Page 32 of Scar Night


  Still the blows rained. Metal and stone struck him, ripped him, beat him back into the sand. He heard constant thuds all around. A spear entered his groin. He grabbed it and pulled himself upright, tore the weapon free. Knives thumped into his shoulders, his belly, his chest, his neck, and he was looking up at sky again. Something broke a rib: he heard the bone snap, clear and loud in the desert silence. He tried to stand, but a heavy weight cracked into his arm and the force spun him round.

  Devon turned back. The Heshette were raising and aiming bows, picking up rocks. He looked down at his ruined body. Flesh hung in strips from bloody wounds. A shard of bone pierced the flesh at the back of his arm. Blood darkened the sand at his feet. His breaths came wetly. He opened split and swollen lips, ran his tongue over a loose tooth. Fluids gurgled inside him when he tried to speak. A knock to the head blurred the vision in his right eye. He reached up and found the shaft of an arrow there, jutting from the eye itself. He snapped off the shaft. Behind his skull, he located the tip, grabbed it, and pulled it through.

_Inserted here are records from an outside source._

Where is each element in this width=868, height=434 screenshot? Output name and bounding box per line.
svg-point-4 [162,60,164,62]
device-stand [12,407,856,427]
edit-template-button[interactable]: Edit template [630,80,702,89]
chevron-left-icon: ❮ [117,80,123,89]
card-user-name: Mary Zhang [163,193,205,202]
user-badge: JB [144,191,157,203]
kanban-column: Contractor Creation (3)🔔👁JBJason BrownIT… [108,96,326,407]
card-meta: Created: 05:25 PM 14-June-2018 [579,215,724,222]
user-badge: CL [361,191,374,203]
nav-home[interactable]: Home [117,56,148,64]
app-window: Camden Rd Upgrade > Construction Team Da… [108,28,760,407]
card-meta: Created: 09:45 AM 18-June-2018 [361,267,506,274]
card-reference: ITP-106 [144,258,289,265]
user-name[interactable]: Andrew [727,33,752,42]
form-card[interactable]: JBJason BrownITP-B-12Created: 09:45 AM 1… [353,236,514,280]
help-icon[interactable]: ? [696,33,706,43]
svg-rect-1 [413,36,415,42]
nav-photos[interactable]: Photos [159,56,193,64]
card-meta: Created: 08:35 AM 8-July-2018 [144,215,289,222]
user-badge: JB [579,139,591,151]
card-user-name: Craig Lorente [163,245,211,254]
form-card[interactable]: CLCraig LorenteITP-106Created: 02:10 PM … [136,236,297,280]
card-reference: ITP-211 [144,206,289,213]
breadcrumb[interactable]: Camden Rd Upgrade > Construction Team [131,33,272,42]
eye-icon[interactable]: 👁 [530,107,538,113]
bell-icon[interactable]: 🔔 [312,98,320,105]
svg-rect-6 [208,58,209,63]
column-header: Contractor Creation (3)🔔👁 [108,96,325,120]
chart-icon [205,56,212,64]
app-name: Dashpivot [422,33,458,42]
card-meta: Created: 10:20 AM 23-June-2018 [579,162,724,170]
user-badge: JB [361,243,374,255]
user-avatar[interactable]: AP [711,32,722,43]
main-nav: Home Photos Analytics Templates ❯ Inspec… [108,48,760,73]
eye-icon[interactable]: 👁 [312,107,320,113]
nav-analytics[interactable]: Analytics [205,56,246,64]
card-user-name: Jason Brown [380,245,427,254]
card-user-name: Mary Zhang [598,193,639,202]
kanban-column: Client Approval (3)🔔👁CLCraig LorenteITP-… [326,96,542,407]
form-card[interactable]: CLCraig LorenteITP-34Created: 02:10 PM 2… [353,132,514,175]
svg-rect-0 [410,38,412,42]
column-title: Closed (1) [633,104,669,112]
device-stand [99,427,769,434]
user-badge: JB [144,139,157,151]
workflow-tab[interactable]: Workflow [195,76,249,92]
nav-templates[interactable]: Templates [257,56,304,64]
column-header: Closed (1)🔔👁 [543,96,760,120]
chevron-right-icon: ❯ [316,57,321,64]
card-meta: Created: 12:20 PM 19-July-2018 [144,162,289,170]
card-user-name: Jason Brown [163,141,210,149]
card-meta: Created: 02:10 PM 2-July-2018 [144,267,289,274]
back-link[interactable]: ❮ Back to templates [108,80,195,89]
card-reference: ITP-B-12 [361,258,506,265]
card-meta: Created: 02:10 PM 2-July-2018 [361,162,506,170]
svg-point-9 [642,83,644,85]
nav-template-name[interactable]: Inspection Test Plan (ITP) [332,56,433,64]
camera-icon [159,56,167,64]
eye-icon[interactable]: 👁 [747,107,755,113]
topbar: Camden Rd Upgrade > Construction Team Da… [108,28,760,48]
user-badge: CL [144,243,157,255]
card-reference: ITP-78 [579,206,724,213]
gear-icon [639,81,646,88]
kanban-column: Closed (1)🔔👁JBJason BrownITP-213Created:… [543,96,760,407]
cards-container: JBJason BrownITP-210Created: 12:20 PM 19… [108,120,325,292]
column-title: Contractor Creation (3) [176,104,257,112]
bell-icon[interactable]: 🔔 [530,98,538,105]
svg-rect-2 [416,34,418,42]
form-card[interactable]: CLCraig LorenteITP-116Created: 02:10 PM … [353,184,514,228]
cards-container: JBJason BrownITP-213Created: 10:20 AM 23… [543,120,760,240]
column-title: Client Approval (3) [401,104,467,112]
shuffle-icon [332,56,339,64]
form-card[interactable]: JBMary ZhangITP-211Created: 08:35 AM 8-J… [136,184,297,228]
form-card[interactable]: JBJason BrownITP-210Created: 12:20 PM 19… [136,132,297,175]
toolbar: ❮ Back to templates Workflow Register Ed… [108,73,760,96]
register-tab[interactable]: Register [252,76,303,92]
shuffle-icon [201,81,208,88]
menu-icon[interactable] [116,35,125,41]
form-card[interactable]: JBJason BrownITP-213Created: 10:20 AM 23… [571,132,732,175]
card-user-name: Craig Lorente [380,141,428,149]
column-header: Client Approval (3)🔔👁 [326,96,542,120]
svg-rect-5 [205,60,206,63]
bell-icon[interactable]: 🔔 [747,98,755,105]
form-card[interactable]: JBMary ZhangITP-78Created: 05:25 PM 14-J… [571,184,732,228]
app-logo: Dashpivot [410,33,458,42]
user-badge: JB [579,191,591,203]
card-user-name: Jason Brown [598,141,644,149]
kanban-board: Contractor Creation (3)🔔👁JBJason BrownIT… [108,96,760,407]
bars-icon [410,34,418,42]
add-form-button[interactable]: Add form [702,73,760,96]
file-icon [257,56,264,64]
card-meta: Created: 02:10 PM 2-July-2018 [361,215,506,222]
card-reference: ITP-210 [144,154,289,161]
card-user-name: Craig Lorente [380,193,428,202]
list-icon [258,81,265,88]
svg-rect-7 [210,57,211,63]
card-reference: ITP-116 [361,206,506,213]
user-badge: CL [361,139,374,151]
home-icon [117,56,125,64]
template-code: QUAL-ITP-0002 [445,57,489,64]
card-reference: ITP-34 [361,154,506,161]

  Small pieces of his brain clung to the wood.

  The pain crept almost tenderly upon him, like an itch he wanted to scratch. It circled the tips of his fingers and trembled on his skin. He sucked in a breath and the pain found him, and tore at him. It howled in his blood and his skull and his tongue and his teeth. It clamoured and clawed behind his eyes and screamed in his ears.

  Devon began to laugh.

  Darkness. Dill could see nothing. He couldn’t see his outstretched hands or his chain mail rattling against his chest as he dived deeper. He plummeted with his wings folded tight against his back, a scream lodged in his throat. Cold air rushed up at him, streamed through his fingers, ripped tears from his eyes. He screwed them shut but it made no difference. Everything was black. With every heartbeat he was falling deeper into death. He opened his eyes again and let the tears flow freely.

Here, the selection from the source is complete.